# The operation can’t be completed because it isn’t supported.



## Quick_now1 (Dec 6, 2020)

I'm trying to format my Mac because it get stuck and lags and forces me to close the lid and restart. But before I format I need to put the important stuff in my external hard drive. When I was adding one of my essentials to the drive it gave me this message "The operation can’t be completed because it isn’t supported". Can you guys help me figure out how to get around it?


----------



## Corday (Mar 3, 2010)

Many ideas in this thread: Mac Thread


----------



## spunk.funk (May 13, 2010)

You can do a backup with Time Machine to your external HDD. After reinstalling the OS, it will ask you if you have a Time Machine Backup you would like to restore. Plug in your External HDD and Time Machine will find your backup and restore it, your full user profile, all of your User files, personalization's, password etc just as you had it before the format.


----------



## Quick_now1 (Dec 6, 2020)

spunk.funk said:


> You can do a backup with Time Machine to your external HDD. After reinstalling the OS, it will ask you if you have a Time Machine Backup you would like to restore.
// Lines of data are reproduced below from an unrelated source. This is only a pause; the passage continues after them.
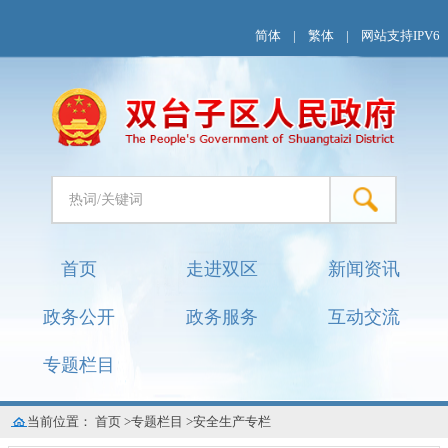
简体
|
繁体
|
网站支持IPV6
首页
走进双区
新闻资讯
政务公开
政务服务
互动交流
专题栏目
当前位置：
首页
>
专题栏目
>
安全生产专栏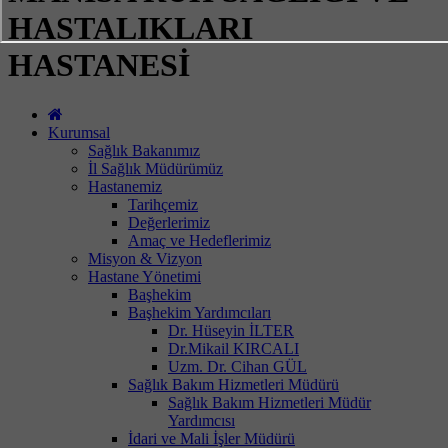
HASTALIKLARI
HASTANESİ
Kurumsal
Sağlık Bakanımız
İl Sağlık Müdürümüz
Hastanemiz
Tarihçemiz
Değerlerimiz
Amaç ve Hedeflerimiz
Misyon & Vizyon
Hastane Yönetimi
Başhekim
Başhekim Yardımcıları
Dr. Hüseyin İLTER
Dr.Mikail KIRCALI
Uzm. Dr. Cihan GÜL
Sağlık Bakım Hizmetleri Müdürü
Sağlık Bakım Hizmetleri Müdür
Yardımcısı
İdari ve Mali İşler Müdürü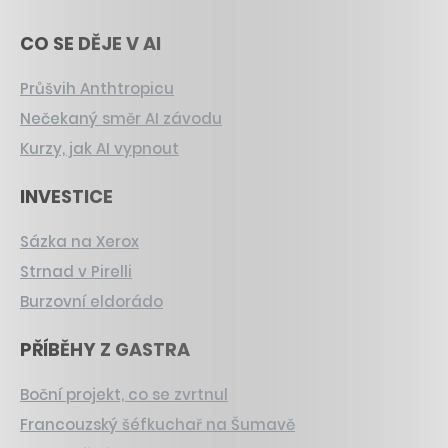
CO SE DĚJE V AI
Průšvih Anthtropicu
Nečekaný směr AI závodu
Kurzy, jak AI vypnout
INVESTICE
Sázka na Xerox
Strnad v Pirelli
Burzovní eldorádo
PŘÍBĚHY Z GASTRA
Boční projekt, co se zvrtnul
Francouzský šéfkuchař na Šumavě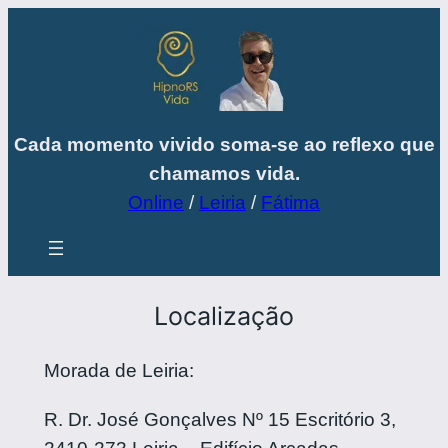
Saltar
para
o
conteúdo
Cada momento vivido soma-se ao reflexo que
chamamos vida.
Online
/
Leiria
/
Fátima
Localização
Morada de Leiria:
R. Dr. José Gonçalves Nº 15 Escritório 3,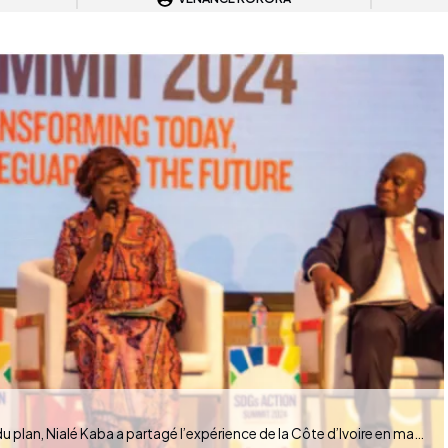
la ministre de l’Économie, du développement et du plan, Nialé Kaba a partagé l’expérience de la Côte d’Ivoire en matière de progrès économique (Photo DR)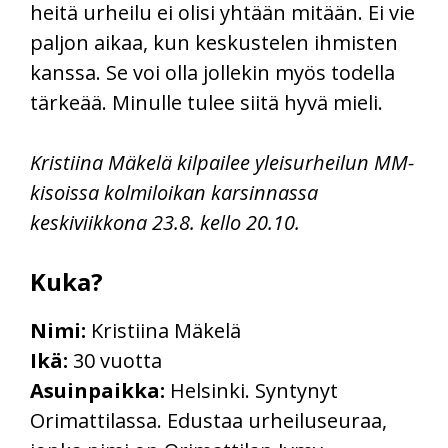
heitä urheilu ei olisi yhtään mitään. Ei vie
paljon aikaa, kun keskustelen ihmisten
kanssa. Se voi olla jollekin myös todella
tärkeää. Minulle tulee siitä hyvä mieli.
Kristiina Mäkelä kilpailee yleisurheilun MM-
kisoissa kolmiloikan karsinnassa
keskiviikkona 23.8. kello 20.10.
Kuka?
Nimi:
Kristiina Mäkelä
Ikä:
30 vuotta
Asuinpaikka:
Helsinki. Syntynyt
Orimattilassa. Edustaa urheiluseuraa,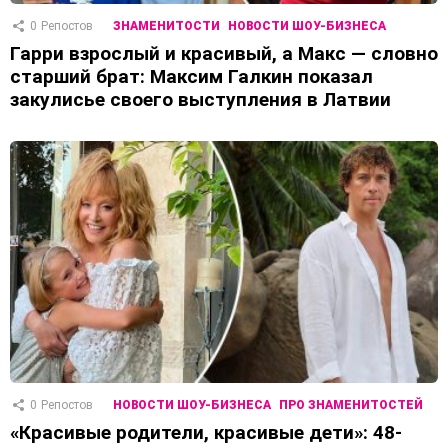
0
Репостов
ЗНАМЕНИТОСТИ
НОВОСТИ ШОУ-БИЗНЕСА
Гарри взрослый и красивый, а Макс — словно
старший брат: Максим Галкин показал
закулисье своего выступления в Латвии
0
Репостов
НОВОСТИ ШОУ-БИЗНЕСА
ПРО ЗНАМЕНИТОСТЕЙ
«Красивые родители, красивые дети»: 48-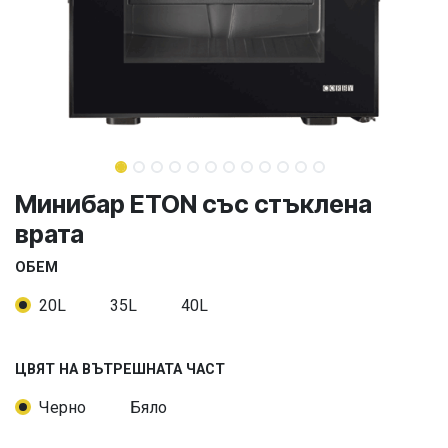
Минибар ETON със стъклена
врата
ОБЕМ
20L
35L
40L
ЦВЯТ НА ВЪТРЕШНАТА ЧАСТ
Черно
Бяло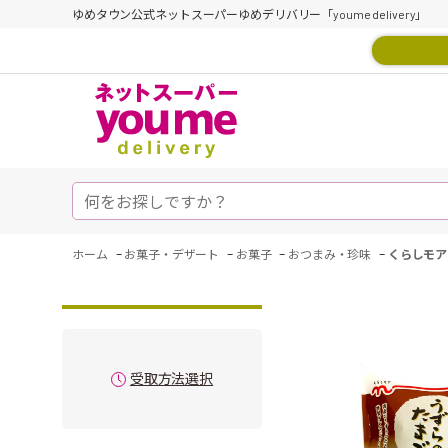
ゆめタウン公式ネットスーパーゆめデリバリー「youme delivery」
-
-
-
-
ホーム
お菓子・デザート
お菓子
おつまみ・珍味
くらしモア
受取方法選択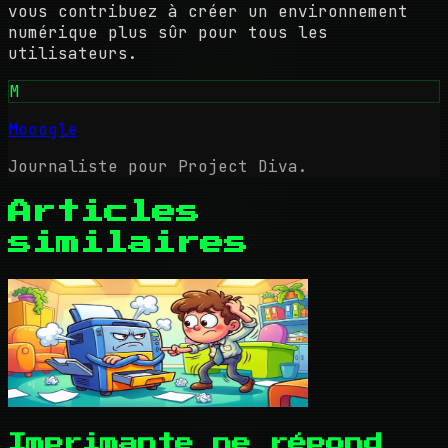
vous contribuez à créer un environnement
numérique plus sûr pour tous les
utilisateurs.
M
Mooogle
Journaliste pour Project Diva.
Articles
similaires
Imprimante ne répond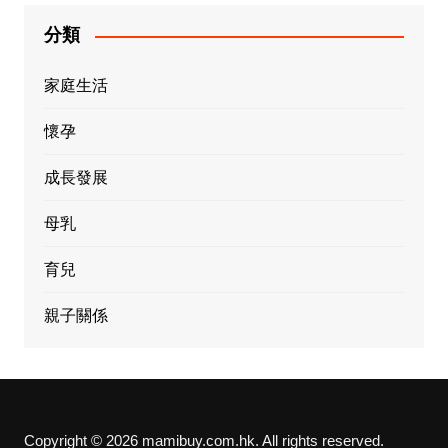
分類
家庭生活
懷孕
成長發展
母乳
育兒
親子關係
Copyright © 2026 mamibuy.com.hk. All rights reserved.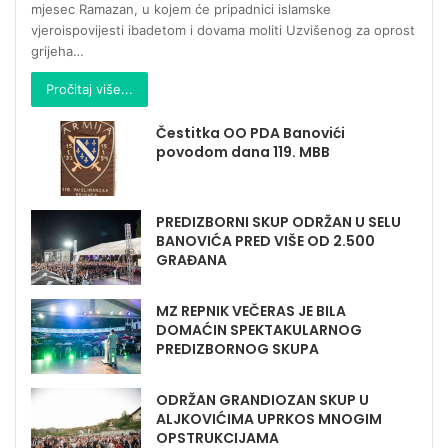
mjesec Ramazan, u kojem će pripadnici islamske
vjeroispovijesti ibadetom i dovama moliti Uzvišenog za oprost
grijeha…
Pročitaj više...
Čestitka OO PDA Banovići
povodom dana 119. MBB
PREDIZBORNI SKUP ODRŽAN U SELU
BANOVIĆA PRED VIŠE OD 2.500
GRAĐANA
MZ REPNIK VEČERAS JE BILA
DOMAĆIN SPEKTAKULARNOG
PREDIZBORNOG SKUPA
ODRŽAN GRANDIOZAN SKUP U
ALJKOVIĆIMA UPRKOS MNOGIM
OPSTRUKCIJAMA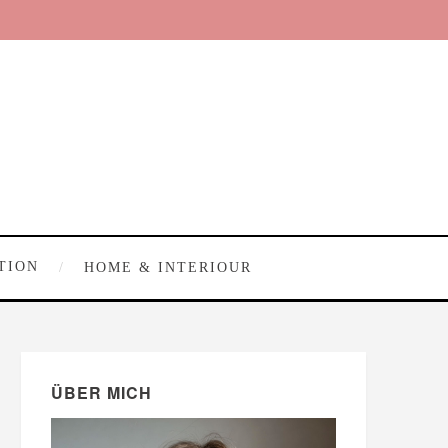
TION
HOME & INTERIOUR
ÜBER MICH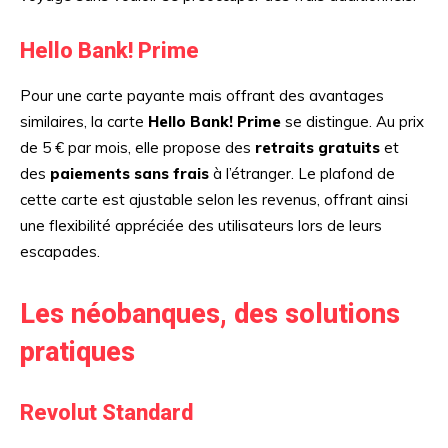
Hello Bank! Prime
Pour une carte payante mais offrant des avantages
similaires, la carte
Hello Bank! Prime
se distingue. Au prix
de 5 € par mois, elle propose des
retraits gratuits
et
des
paiements sans frais
à l’étranger. Le plafond de
cette carte est ajustable selon les revenus, offrant ainsi
une flexibilité appréciée des utilisateurs lors de leurs
escapades.
Les néobanques, des solutions
pratiques
Revolut Standard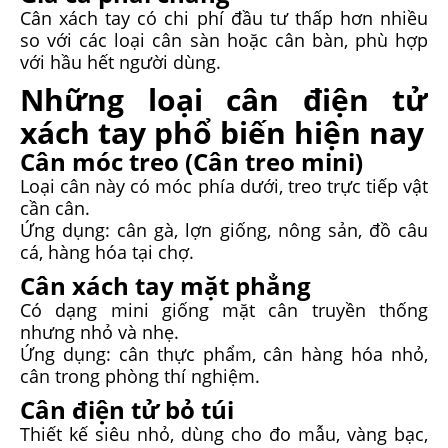
Cân xách tay có chi phí đầu tư thấp hơn nhiều
so với các loại cân sàn hoặc cân bàn, phù hợp
với hầu hết người dùng.
Những loại cân điện tử
xách tay phổ biến hiện nay
Cân móc treo (Cân treo mini)
Loại cân này có móc phía dưới, treo trực tiếp vật
cần cân.
Ứng dụng: cân gà, lợn giống, nông sản, đồ câu
cá, hàng hóa tại chợ.
Cân xách tay mặt phẳng
Có dạng mini giống mặt cân truyền thống
nhưng nhỏ và nhẹ.
Ứng dụng: cân thực phẩm, cân hàng hóa nhỏ,
cân trong phòng thí nghiệm.
Cân điện tử bỏ túi
Thiết kế siêu nhỏ, dùng cho đo mẫu, vàng bạc,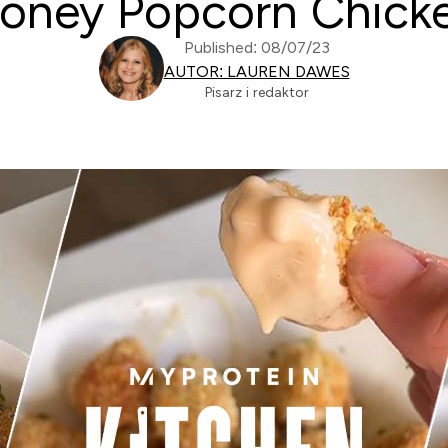
oney Popcorn Chick
Published: 08/07/23
AUTOR: LAUREN DAWES
Pisarz i redaktor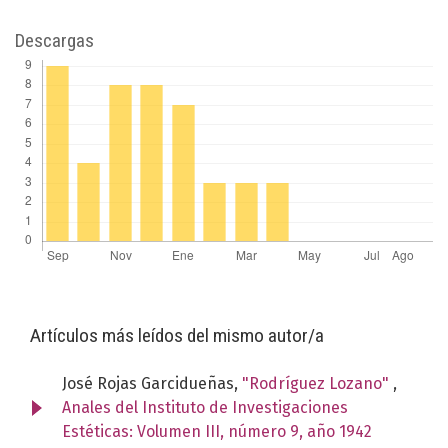
Descargas
Artículos más leídos del mismo autor/a
José Rojas Garcidueñas,
"Rodríguez Lozano"
,
Anales del Instituto de Investigaciones
Estéticas: Volumen III, número 9, año 1942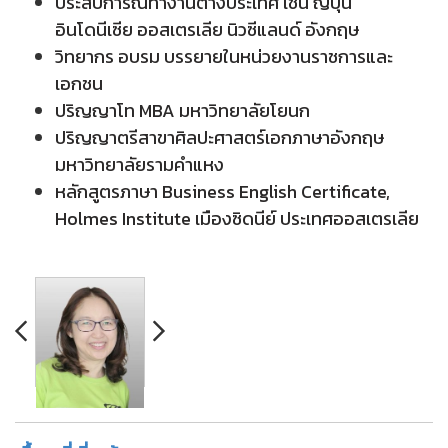
ประสบการณ์ทำงานต่างประเทศ เช่น ญี่ปุ่น
อินโดนีเซีย ออสเตรเลีย นิวซีแลนด์ อังกฤษ
วิทยากร อบรม บรรยายในหน่วยงานราชการและ
เอกชน
ปริญญาโท MBA มหาวิทยาลัยโยนก
ปริญญาตรีสาขาศิลปะศาสตร์เอกภาษาอังกฤษ
มหาวิทยาลัยรามคำแหง
หลักสูตรภาษา Business English Certificate,
Holmes Institute เมืองซิดนีย์ ประเทศออสเตรเลีย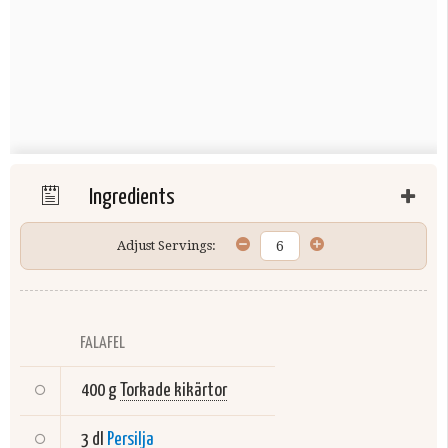
Ingredients
Adjust Servings:
FALAFEL
400 g
Torkade kikärtor
3 dl
Persilja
Plug in your External HDD and Time Machine will find your backup and restore it, your full user profile, all of your User files, personalization's, password etc just as you had it before the format.


I fixed my problem but thanks for your suggestion anyways.


----------



## spunk.funk (May 13, 2010)

Please let us know what the solution is so others may learn.


----------



## Quick_now1 (Dec 6, 2020)

spunk.funk said:


> Please let us know what the solution is so others may learn.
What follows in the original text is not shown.